William Frederick Burr (born June 10, 1968) is an American stand-up comedian, actor, filmmaker, and podcaster. He has released multiple stand-up comedy specials, most notably Why Do I Do This? (2008), Let It Go (2010), You People Are All the Same (2012), I'm Sorry You Feel That Way (2014), Walk Your Way Out (2017), Paper Tiger (2019), and Live at Red Rocks (2022). He received a Grammy Award for Best Comedy Album nomination for Paper Tiger, and a Primetime Emmy Award for Outstanding Actor in a Short Form Comedy or Drama Series nomination for the dark comedy series Immoral Compass (2021–present). In 2017, Rolling Stone ranked Burr No. 17 in their "50 Best Stand Up Comics of All Time".

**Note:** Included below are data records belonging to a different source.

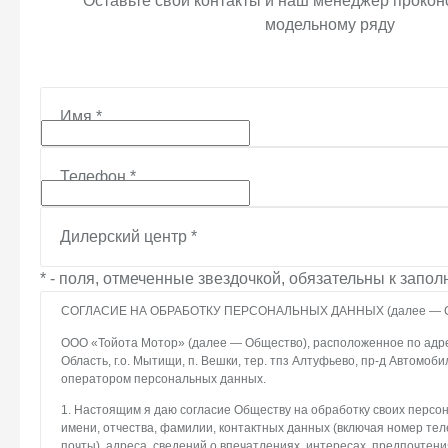
Оставьте свои контакты и наш менеджер проконс
модельному ряду
Имя
*
Телефон
*
Дилерский центр
*
* - поля, отмеченные звездочкой, обязательны к запо
СОГЛАСИЕ НА ОБРАБОТКУ ПЕРСОНАЛЬНЫХ ДАННЫХ (далее — С
ООО «Тойота Мотор» (далее — Общество), расположенное по адре
Область, г.о. Мытищи, п. Вешки, тер. тпз Алтуфьево, пр-д Автомоби
оператором персональных данных.
1. Настоящим я даю согласие Обществу на обработку своих персо
имени, отчества, фамилии, контактных данных (включая номер те
почты), адреса, сведений о впечатлениях, интересах, предпочтени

Burr also created, co-wrote, and voiced the lead character in the Netflix animated sitcom F Is for Family (2015–2021). His other notable acting roles include appearing in various sketches in the second season of Chappelle's Show, Patrick Kuby in the AMC series Breaking Bad (2011–2013), Migs Mayfeld in the Disney+ series The Mandalorian (2019–present), and Ray Bishop in the film The King of Staten Island (2020). He has hosted the twice-weekly Monday Morning Podcast since 2007 and co-founded the All Things Comedy network in 2012.

Early life
William Frederick Burr was born in Canton, Massachusetts, on June 10, 1968, the son of nurse Linda Ann (née Wigent) and dentist Robert Edmund Burr. He is of German and Irish descent. He graduated from high school in 1987. In 1993, he obtained a bachelor's degree in radio from Emerson College in Boston, where one of his professors was the writer David Foster Wallace. He worked in warehouses before starting his comedy career, later stating that he enjoyed the freedom of the job: "If my boss gave me a rough time, I could just get on a forklift and just, like, drive away."

Career

Burr first performed stand-up comedy at the age of 23 on March 2, 1992. He moved to New York City in 1994. Since May 2007, Burr has recorded a weekly one-hour podcast, Bill Burr's Monday Morning Podcast, in which he speaks about his experiences, current events, going on tour, and sports, and offers advice to questions submitted by the listeners. The podcast is available on Burr's website, Spotify, YouTube, and on the All Things Comedy network he co-founded in 2012. He is sometimes joined by his wife Nia and has featured guests and interviews with other comedians.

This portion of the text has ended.